Antes de pasar la inspección técnica de un vehículo es importante constatar el buen estado del limpiaparabrisas, ya que se trata de un elemento que comprobarán los inspectores de la estación de ITV. Que no funcione correctamente será considerado como un defecto leve o grave, dependiendo de qué partes del limpiaparabrisas estén dañadas.
Que las escobillas limpiaparabrisas funcionen de forma correcta es esencial para la seguridad de un vehículo, ya que, en caso de lluvia, nieve o suciedad, evitarán al conductor problemas de visibilidad. Algunos estudios muestran que conducir un vehículo con un limpiaparabrisas en mal estado supone una pérdida de visibilidad entre un 20% y un 30%. Es por ello que forman parte de los elementos que se comprueban en la ITV.
De acuerdo con el Manual de Procedimiento de Inspección de las Estaciones de ITV, el inspector debe realizar una revisión del limpiaparabrisas, comprobando que funcione correctamente, que su superficie de barrido sea la indicada y que el estado de las escobillas sea bueno.
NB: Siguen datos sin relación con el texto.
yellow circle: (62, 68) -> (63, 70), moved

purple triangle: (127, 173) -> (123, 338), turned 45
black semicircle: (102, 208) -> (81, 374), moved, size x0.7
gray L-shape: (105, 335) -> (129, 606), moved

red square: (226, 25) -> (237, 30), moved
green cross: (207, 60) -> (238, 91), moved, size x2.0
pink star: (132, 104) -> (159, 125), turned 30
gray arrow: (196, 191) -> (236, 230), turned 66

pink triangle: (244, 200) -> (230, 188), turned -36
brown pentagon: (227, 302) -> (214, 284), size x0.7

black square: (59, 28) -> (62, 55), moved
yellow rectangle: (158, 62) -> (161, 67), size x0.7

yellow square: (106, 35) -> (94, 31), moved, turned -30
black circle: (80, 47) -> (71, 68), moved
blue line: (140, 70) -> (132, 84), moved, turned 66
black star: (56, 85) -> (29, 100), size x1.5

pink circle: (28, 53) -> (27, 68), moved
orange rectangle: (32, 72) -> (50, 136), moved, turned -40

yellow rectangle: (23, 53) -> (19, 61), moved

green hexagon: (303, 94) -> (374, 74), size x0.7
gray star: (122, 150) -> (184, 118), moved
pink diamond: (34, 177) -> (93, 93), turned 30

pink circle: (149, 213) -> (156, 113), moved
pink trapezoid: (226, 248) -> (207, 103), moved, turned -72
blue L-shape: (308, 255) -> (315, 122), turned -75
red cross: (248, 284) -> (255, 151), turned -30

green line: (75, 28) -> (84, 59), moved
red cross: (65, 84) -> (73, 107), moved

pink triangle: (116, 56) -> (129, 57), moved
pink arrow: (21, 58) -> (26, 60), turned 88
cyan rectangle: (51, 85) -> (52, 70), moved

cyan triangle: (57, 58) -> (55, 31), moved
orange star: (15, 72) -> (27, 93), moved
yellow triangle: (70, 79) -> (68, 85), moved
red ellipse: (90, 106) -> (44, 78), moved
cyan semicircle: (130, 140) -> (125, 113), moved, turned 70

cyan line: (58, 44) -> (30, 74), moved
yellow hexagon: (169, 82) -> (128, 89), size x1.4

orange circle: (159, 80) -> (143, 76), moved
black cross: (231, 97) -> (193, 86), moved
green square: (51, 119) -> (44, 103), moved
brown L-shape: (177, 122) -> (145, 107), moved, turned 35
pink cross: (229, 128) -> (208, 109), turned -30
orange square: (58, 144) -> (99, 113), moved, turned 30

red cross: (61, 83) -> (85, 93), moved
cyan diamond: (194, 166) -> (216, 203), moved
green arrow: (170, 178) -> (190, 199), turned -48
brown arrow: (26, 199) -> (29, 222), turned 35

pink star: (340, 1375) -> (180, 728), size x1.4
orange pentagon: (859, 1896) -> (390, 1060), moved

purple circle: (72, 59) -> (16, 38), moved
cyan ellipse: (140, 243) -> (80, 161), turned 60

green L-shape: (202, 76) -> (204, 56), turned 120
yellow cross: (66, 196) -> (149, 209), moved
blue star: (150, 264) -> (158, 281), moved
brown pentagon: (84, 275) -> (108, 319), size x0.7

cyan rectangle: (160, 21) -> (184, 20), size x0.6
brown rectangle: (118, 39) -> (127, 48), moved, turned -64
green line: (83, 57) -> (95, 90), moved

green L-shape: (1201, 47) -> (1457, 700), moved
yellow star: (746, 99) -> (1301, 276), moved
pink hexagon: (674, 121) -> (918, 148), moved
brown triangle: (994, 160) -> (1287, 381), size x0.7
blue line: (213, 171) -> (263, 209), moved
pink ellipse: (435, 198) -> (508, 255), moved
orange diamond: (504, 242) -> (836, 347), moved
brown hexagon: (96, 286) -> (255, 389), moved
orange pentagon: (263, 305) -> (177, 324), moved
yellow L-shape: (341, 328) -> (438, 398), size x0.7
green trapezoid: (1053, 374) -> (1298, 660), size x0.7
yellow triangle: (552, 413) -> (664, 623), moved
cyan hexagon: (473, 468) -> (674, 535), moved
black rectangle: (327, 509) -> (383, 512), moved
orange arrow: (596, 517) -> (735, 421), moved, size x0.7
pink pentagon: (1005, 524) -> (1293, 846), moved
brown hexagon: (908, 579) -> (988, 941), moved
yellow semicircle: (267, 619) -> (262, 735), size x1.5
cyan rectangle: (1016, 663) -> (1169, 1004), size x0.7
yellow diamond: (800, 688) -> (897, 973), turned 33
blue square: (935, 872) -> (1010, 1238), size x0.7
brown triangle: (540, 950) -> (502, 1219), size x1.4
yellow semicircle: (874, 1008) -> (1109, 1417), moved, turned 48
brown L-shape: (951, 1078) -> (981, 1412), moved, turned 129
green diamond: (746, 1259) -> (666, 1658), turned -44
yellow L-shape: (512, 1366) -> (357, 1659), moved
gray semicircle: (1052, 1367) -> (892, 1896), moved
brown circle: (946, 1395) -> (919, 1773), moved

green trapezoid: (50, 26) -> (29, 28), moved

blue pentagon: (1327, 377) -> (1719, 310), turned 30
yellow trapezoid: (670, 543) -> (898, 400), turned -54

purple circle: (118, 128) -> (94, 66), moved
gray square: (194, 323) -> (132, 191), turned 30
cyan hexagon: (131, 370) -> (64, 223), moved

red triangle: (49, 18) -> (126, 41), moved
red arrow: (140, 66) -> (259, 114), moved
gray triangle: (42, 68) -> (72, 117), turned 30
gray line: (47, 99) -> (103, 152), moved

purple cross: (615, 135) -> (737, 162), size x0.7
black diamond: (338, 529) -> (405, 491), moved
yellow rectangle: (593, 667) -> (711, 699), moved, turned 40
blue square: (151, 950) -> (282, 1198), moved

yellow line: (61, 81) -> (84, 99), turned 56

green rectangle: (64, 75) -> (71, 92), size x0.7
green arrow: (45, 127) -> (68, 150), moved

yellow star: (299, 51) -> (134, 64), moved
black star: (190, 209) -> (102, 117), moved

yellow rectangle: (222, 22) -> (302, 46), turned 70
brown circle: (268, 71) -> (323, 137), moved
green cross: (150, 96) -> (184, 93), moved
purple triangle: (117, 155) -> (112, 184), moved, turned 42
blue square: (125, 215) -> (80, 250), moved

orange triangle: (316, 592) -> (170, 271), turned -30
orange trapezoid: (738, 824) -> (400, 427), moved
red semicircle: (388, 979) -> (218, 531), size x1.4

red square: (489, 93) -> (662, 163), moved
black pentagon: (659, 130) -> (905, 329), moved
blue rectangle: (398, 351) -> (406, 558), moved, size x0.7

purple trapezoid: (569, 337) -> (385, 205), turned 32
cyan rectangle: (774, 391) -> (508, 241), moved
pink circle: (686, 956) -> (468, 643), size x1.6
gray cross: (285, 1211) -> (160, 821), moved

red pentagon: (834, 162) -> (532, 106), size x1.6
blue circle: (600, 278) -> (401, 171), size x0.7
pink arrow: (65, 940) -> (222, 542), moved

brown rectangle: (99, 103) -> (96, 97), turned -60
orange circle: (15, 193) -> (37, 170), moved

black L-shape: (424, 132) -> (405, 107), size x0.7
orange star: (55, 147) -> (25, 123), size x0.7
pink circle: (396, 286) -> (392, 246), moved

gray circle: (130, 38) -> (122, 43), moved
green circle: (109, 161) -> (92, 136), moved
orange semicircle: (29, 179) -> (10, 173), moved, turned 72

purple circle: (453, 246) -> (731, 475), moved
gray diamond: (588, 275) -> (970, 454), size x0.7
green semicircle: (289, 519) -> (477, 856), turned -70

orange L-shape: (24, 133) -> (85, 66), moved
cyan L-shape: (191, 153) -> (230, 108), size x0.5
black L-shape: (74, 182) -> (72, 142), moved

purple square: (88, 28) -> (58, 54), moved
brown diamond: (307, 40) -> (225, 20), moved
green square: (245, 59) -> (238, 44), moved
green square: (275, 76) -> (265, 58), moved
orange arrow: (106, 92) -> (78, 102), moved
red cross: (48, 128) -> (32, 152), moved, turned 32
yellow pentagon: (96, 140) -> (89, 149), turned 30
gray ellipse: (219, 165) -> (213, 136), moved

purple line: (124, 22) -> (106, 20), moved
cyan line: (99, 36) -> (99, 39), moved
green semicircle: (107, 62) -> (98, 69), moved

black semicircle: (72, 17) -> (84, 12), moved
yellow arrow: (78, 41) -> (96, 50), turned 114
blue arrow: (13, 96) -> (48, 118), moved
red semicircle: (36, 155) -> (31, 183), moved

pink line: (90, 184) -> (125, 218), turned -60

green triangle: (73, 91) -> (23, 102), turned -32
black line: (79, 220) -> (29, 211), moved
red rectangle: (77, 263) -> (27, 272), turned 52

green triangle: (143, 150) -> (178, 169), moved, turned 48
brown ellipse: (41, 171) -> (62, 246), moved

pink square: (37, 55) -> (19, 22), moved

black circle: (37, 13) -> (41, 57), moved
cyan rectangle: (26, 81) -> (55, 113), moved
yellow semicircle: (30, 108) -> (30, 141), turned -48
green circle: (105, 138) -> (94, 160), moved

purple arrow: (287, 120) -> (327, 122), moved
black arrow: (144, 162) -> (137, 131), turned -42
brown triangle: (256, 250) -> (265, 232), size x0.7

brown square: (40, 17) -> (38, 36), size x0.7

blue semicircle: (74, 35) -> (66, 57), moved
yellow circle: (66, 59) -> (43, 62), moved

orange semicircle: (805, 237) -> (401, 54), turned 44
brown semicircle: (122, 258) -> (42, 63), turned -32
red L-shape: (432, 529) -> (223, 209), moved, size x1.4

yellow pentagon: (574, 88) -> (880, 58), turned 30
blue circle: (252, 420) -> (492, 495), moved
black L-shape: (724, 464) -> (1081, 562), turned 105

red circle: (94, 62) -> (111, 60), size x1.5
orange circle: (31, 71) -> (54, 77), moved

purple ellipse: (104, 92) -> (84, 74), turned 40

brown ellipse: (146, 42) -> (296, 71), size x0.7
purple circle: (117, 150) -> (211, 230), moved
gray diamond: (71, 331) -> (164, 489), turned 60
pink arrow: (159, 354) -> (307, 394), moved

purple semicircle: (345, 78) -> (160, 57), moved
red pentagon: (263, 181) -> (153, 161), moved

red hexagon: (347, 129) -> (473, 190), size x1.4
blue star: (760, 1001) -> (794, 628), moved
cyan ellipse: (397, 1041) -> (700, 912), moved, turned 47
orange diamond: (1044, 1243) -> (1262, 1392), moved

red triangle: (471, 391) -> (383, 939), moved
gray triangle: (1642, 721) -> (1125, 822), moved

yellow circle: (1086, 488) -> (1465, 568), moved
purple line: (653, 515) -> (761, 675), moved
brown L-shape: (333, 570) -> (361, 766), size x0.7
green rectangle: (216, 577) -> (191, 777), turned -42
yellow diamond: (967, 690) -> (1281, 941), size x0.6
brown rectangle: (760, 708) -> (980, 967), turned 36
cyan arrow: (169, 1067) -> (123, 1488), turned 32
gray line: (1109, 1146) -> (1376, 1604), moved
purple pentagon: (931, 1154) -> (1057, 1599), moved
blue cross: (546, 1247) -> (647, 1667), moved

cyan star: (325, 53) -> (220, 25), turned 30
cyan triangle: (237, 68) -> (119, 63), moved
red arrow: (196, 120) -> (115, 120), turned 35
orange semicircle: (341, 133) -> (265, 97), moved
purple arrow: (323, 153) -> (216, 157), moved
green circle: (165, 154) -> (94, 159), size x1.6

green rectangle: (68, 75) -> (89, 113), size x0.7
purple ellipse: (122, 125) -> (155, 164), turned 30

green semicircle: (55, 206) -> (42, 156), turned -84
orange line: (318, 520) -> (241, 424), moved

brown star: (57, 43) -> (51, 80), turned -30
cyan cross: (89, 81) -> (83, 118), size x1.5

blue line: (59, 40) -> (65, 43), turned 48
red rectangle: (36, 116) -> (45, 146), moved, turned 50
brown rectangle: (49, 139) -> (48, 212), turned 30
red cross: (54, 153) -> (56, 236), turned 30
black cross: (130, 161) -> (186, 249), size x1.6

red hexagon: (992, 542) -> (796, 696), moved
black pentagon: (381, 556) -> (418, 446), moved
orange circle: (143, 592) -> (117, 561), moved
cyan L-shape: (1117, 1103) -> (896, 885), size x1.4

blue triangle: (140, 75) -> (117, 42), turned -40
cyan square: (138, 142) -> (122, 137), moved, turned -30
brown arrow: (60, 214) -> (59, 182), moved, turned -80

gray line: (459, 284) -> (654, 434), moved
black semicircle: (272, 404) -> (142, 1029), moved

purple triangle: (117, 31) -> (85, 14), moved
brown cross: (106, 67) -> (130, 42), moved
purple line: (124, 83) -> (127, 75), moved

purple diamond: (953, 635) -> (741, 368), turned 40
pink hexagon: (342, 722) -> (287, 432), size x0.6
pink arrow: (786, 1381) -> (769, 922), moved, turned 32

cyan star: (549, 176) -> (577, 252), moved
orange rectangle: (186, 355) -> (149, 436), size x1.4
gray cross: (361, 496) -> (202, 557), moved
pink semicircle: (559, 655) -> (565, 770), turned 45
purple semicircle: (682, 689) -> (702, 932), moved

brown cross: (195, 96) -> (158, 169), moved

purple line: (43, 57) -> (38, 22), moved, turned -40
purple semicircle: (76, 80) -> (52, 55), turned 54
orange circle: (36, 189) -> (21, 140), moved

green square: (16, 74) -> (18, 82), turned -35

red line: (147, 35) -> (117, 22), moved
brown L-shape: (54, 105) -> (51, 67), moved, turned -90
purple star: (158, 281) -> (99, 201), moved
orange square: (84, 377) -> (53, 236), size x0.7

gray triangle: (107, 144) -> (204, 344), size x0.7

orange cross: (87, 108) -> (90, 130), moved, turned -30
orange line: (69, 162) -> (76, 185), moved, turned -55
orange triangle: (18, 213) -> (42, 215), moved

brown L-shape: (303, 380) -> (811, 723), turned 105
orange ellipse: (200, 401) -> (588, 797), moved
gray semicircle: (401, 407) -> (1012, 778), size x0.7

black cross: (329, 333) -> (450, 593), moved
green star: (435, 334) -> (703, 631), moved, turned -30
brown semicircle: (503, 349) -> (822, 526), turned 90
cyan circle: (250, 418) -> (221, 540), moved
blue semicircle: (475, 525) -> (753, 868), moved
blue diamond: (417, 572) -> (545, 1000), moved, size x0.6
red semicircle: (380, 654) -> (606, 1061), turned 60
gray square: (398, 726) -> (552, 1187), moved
¿Qué defectos en el limpiaparabrisas impiden aprobar la ITV?
Durante la ITV, el inspector le pedirá al conductor que active el limpiaparabrisas y comprobará que salga el líquido para limpiar el cristal. Un problema en este elemento puede ser considerado bien como un defecto leve, que no impedirá obtener un favorable en la ITV, bien como un defecto grave, que significará el suspenso en la inspección.
En caso de que el líquido no salga o lo haga de manera desviada o con poca presión, se considerará como un fallo leve. El conductor deberá corregirlo, pero no le impedirá superar la inspección. Sin embargo, hay varias situaciones que podrán acarrear un suspenso por ser considerado un defecto grave. Entre ellas están:
- Que el vehículo no tenga limpiaparabrisas.
- Que la superficie de barrido sea insuficiente.
- Que las escobillas estén defectuosas.
- Que el vehículo no tenga escobillas.
¿Cómo detectar posibles defectos en el limpiaparabrisas?
Desde AECA-ITV explican que una manera de comprobar que el limpiaparabrisas se encuentra en correcto estado es viendo si, al accionarlo, deja rastros en el cristal, ya que esto podría indicar que la goma se encuentra estriada o que tiene algún corte. Este fallo es uno de los factores que pueden llevar a reducir la visibilidad.
Otra de las señales que indican que el limpiaparabrisas no se encuentra en estado óptimo puede ser que, al ponerlo en funcionamiento, las escobillas no limpien el cristal correctamente, dejándolo emborronado o con zonas sin limpiar. Esto podría deberse a que, en muchas ocasiones, el viento se introduce por debajo del portaescobillas, produciendo un desgaste continuado, que provoca que cada vez se queden más zonas sin limpiar.
Además, si cuando las escobillas están funcionando, sin importar que haya agua o no, el limpiaparabrisas produce ruido, puede deberse a que el caucho se ha endurecido por llevar mucho tiempo sin sustituirse, lo que indica que es el momento de renovarlo.